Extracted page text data
★ ★ ★ ★ ★

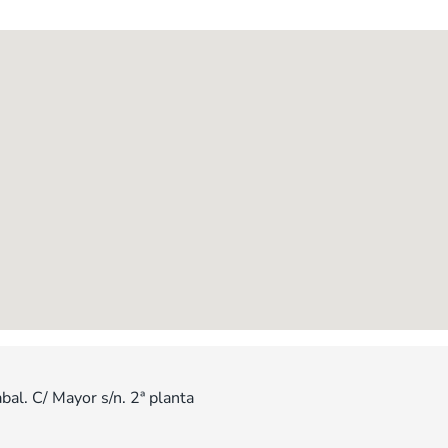
bal. C/ Mayor s/n. 2ª planta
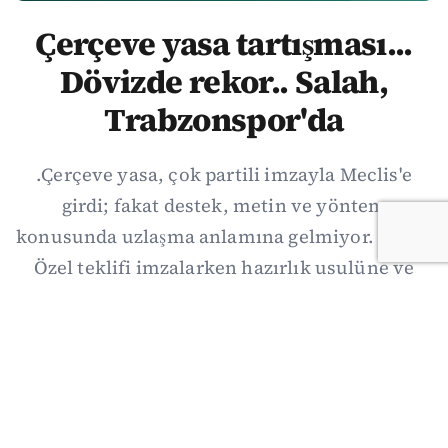
Çerçeve yasa tartışması...
Dövizde rekor.. Salah,
Trabzonspor'da
.Çerçeve yasa, çok partili imzayla Meclis'e
girdi; fakat destek, metin ve yöntem
konusunda uzlaşma anlamına gelmiyor. Özgür
Özel teklifi imzalarken hazırlık usulüne ve
demokratikleşme başlıklarının dışarıda
bırakılmasına şerh düştü. Asıl eşik cuma
günkü komisyon: On iki maddelik erteleme
mekanizmasının kimleri, hangi koşulla ve ne
zaman kapsayacağı orada somutlaşacak.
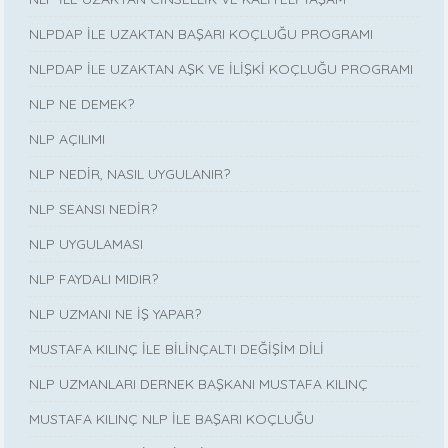
NLPDAP İLE UZAKTAN BAŞARI KOÇLUĞU PROGRAMI
NLPDAP İLE UZAKTAN AŞK VE İLİŞKİ KOÇLUĞU PROGRAMI
NLP NE DEMEK?
NLP AÇILIMI
NLP NEDİR, NASIL UYGULANIR?
NLP SEANSI NEDİR?
NLP UYGULAMASI
NLP FAYDALI MIDIR?
NLP UZMANI NE İŞ YAPAR?
MUSTAFA KILINÇ İLE BİLİNÇALTI DEĞİŞİM DİLİ
NLP UZMANLARI DERNEK BAŞKANI MUSTAFA KILINÇ
MUSTAFA KILINÇ NLP İLE BAŞARI KOÇLUĞU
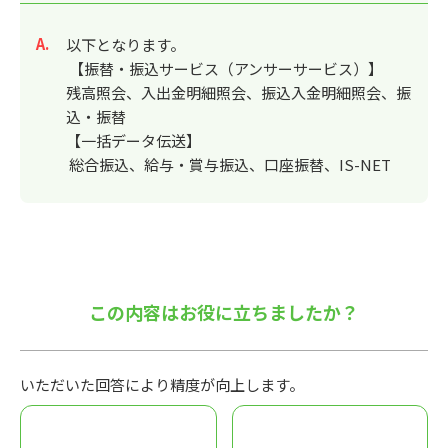
回答
以下となります。
【振替・振込サービス（アンサーサービス）】
残高照会、入出金明細照会、振込入金明細照会、振
込・振替
【一括データ伝送】
総合振込、給与・賞与振込、口座振替、IS-NET
この内容はお役に立ちましたか？
いただいた回答により精度が向上します。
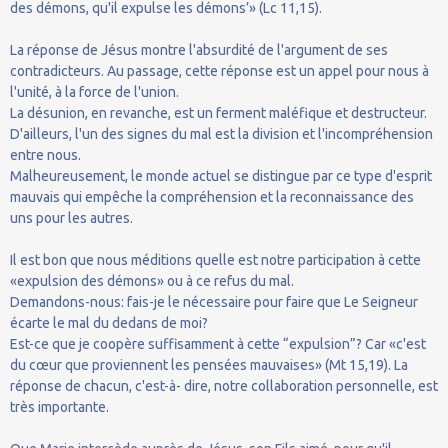
des démons, qu'il expulse les démons’» (Lc 11,15).
La réponse de Jésus montre l'absurdité de l'argument de ses
contradicteurs. Au passage, cette réponse est un appel pour nous à
l'unité, à la force de l'union.
La désunion, en revanche, est un ferment maléfique et destructeur.
D'ailleurs, l'un des signes du mal est la division et l'incompréhension
entre nous.
Malheureusement, le monde actuel se distingue par ce type d'esprit
mauvais qui empêche la compréhension et la reconnaissance des
uns pour les autres.
Il est bon que nous méditions quelle est notre participation à cette
«expulsion des démons» ou à ce refus du mal.
Demandons-nous: fais-je le nécessaire pour faire que Le Seigneur
écarte le mal du dedans de moi?
Est-ce que je coopère suffisamment à cette “expulsion”? Car «c'est
du cœur que proviennent les pensées mauvaises» (Mt 15,19). La
réponse de chacun, c'est-à- dire, notre collaboration personnelle, est
très importante.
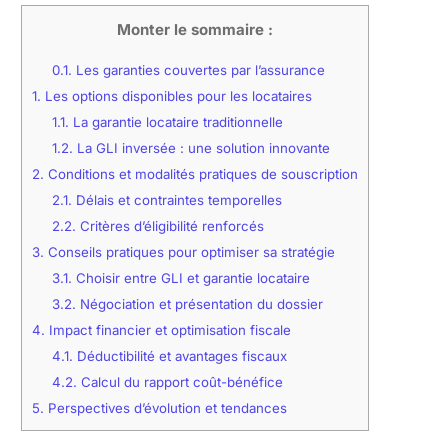
Monter le sommaire :
0.1.
Les garanties couvertes par l’assurance
1.
Les options disponibles pour les locataires
1.1.
La garantie locataire traditionnelle
1.2.
La GLI inversée : une solution innovante
2.
Conditions et modalités pratiques de souscription
2.1.
Délais et contraintes temporelles
2.2.
Critères d’éligibilité renforcés
3.
Conseils pratiques pour optimiser sa stratégie
3.1.
Choisir entre GLI et garantie locataire
3.2.
Négociation et présentation du dossier
4.
Impact financier et optimisation fiscale
4.1.
Déductibilité et avantages fiscaux
4.2.
Calcul du rapport coût-bénéfice
5.
Perspectives d’évolution et tendances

★ ★ ★ ★ ★

Exercise prompt => Your answer is the exact run of lines above from the one with "NLP NEDİR, NASIL UYGULANIR?" through the one with "Monter le sommaire", both ends included, minus any picture.

Result below =>
NLP NEDİR, NASIL UYGULANIR?
NLP SEANSI NEDİR?
NLP UYGULAMASI
NLP FAYDALI MIDIR?
NLP UZMANI NE İŞ YAPAR?
MUSTAFA KILINÇ İLE BİLİNÇALTI DEĞİŞİM DİLİ
NLP UZMANLARI DERNEK BAŞKANI MUSTAFA KILINÇ
MUSTAFA KILINÇ NLP İLE BAŞARI KOÇLUĞU
回答
以下となります。
【振替・振込サービス（アンサーサービス）】
残高照会、入出金明細照会、振込入金明細照会、振
込・振替
【一括データ伝送】
総合振込、給与・賞与振込、口座振替、IS-NET
この内容はお役に立ちましたか？
いただいた回答により精度が向上します。
des démons, qu'il expulse les démons’» (Lc 11,15).
La réponse de Jésus montre l'absurdité de l'argument de ses
contradicteurs. Au passage, cette réponse est un appel pour nous à
l'unité, à la force de l'union.
La désunion, en revanche, est un ferment maléfique et destructeur.
D'ailleurs, l'un des signes du mal est la division et l'incompréhension
entre nous.
Malheureusement, le monde actuel se distingue par ce type d'esprit
mauvais qui empêche la compréhension et la reconnaissance des
uns pour les autres.
Il est bon que nous méditions quelle est notre participation à cette
«expulsion des démons» ou à ce refus du mal.
Demandons-nous: fais-je le nécessaire pour faire que Le Seigneur
écarte le mal du dedans de moi?
Est-ce que je coopère suffisamment à cette “expulsion”? Car «c'est
du cœur que proviennent les pensées mauvaises» (Mt 15,19). La
réponse de chacun, c'est-à- dire, notre collaboration personnelle, est
très importante.
Monter le sommaire :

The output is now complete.